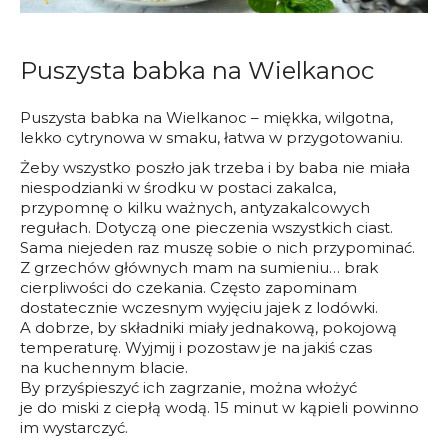
Puszysta babka na Wielkanoc
Puszysta babka na Wielkanoc – miękka, wilgotna,
lekko cytrynowa w smaku, łatwa w przygotowaniu.
Żeby wszystko poszło jak trzeba i by baba nie miała
niespodzianki w środku w postaci zakalca,
przypomnę o kilku ważnych, antyzakalcowych
regułach. Dotyczą one pieczenia wszystkich ciast.
Sama niejeden raz muszę sobie o nich przypominać.
Z grzechów głównych mam na sumieniu… brak
cierpliwości do czekania. Często zapominam
dostatecznie wczesnym wyjęciu jajek z lodówki.
A dobrze, by składniki miały jednakową, pokojową
temperaturę. Wyjmij i pozostaw je na jakiś czas
na kuchennym blacie.
By przyśpieszyć ich zagrzanie, można włożyć
je do miski z ciepłą wodą. 15 minut w kąpieli powinno
im wystarczyć.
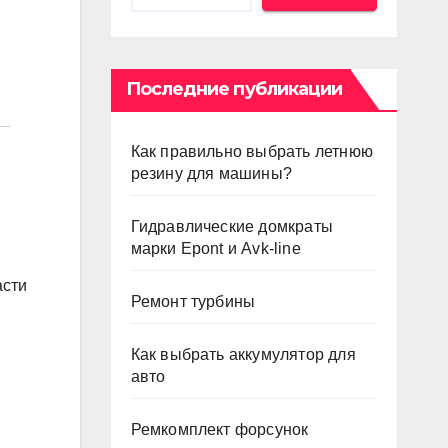
Последние публикации
Как правильно выбрать летнюю
резину для машины?
Гидравлические домкраты
марки Epont и Avk-line
асти
Ремонт турбины
Как выбрать аккумулятор для
авто
Ремкомплект форсунок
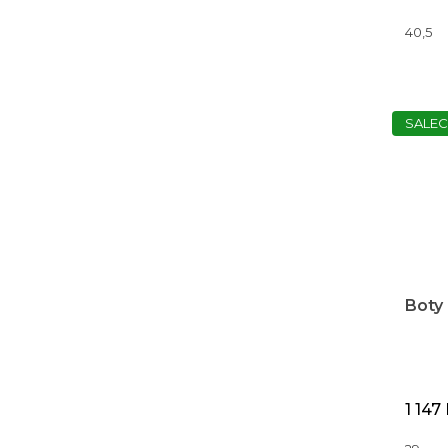
40,5
SALEC
Boty
1 147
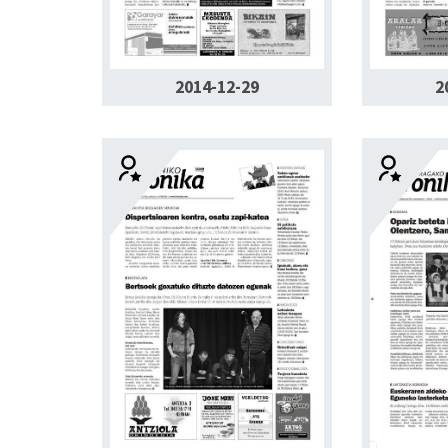
2014-12-29
2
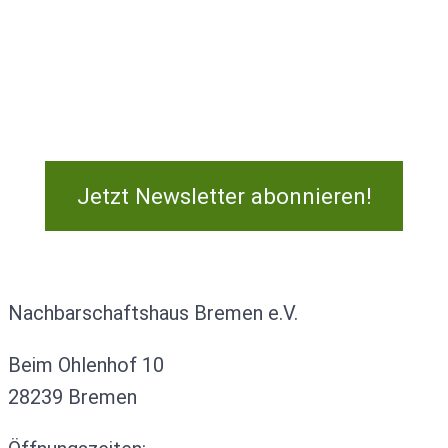
Jetzt Newsletter abonnieren!
Kontakt
Nachbarschaftshaus Bremen e.V.
Beim Ohlenhof 10
28239 Bremen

TASK STATEMENT
The lines to show are those in the data above that include "Puszysta".

EXERCISE ANSWER
Puszysta babka na Wielkanoc
Puszysta babka na Wielkanoc – miękka, wilgotna,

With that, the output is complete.